Boards' Cyber Scrutiny May Grow
Security Management has partnered with SHRM to bring you relevant articles on key workplace topics and strategies.
While boards of directors have long been interested in the C-suite’s cybersecurity strategy, given boards’ core oversight and fiduciary duties, a new rule issued by the U.S. Securities and Exchange Commission (SEC) in July 2023 is likely to heighten that interest and engagement even further—and raise expectations for how CEOs report to boards on their companies’ cybersecurity strategies and practices.
The SEC rule requires companies to disclose material cybersecurity incidents they experience within four business days of occurrence and also disclose on a yearly basis “material information” concerning their cybersecurity risk management, strategy and governance practices. The disclosures will be due beginning with annual reports for fiscal years ending on or after 15 December 2023.
Amy de La Lama, a partner with law firm Bryan Cave Leighton Paisner in Boulder, Colorado, and chair of its global data privacy and security practice, says the new SEC rule will cause boards to give even greater scrutiny to how CEOs and chief information security officers create prevention and instant response plans related to cybercrime.

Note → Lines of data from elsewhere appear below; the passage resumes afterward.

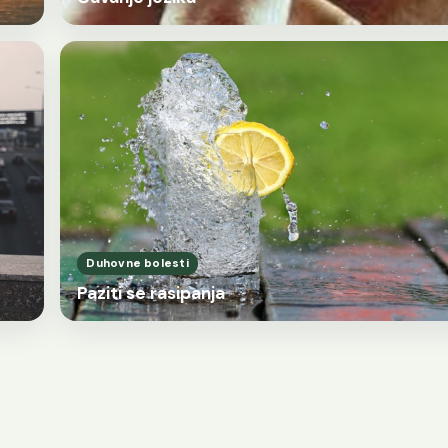
Duhovne bolesti
Paziti se rasipanja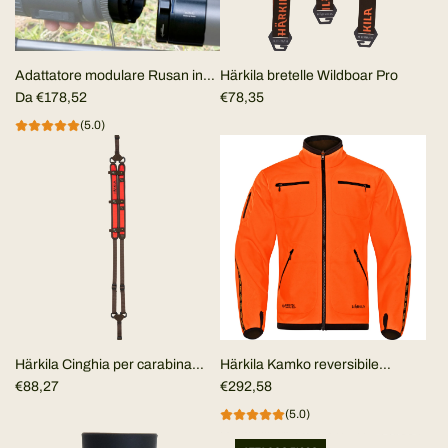
Adattatore modulare Rusan in
Härkila bretelle Wildboar Pro
due pezzi per termico Clip-on
Da
€178,52
€78,35
(5.0)
Härkila Cinghia per carabina
Härkila Kamko reversibile
Wildboar PRO tech
€88,27
Marrone/Arancione alta visibilità
€292,58
CE
(5.0)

“I think boards will be increasingly more interested and concerned about how organizations are preparing for cyberattacks, and CEOs should be prepared to start reporting and engaging boards in much greater detail on that,” de La Lama says.
Paul Furtado, a vice president analyst with Gartner, says the new regulatory requirements should give CEOs even more incentive to educate themselves on cybercrime issues and build cybersecurity preparedness programs that stand up to board and investor scrutiny.
“The SEC rule changes also create mandatory regulatory accountability at the board level,” Furtado says. “That elevates the cybersecurity question into the highest level in a company: the boardroom.”
Dave Zielinski is a freelance business journalist in Minneapolis, Minnesota.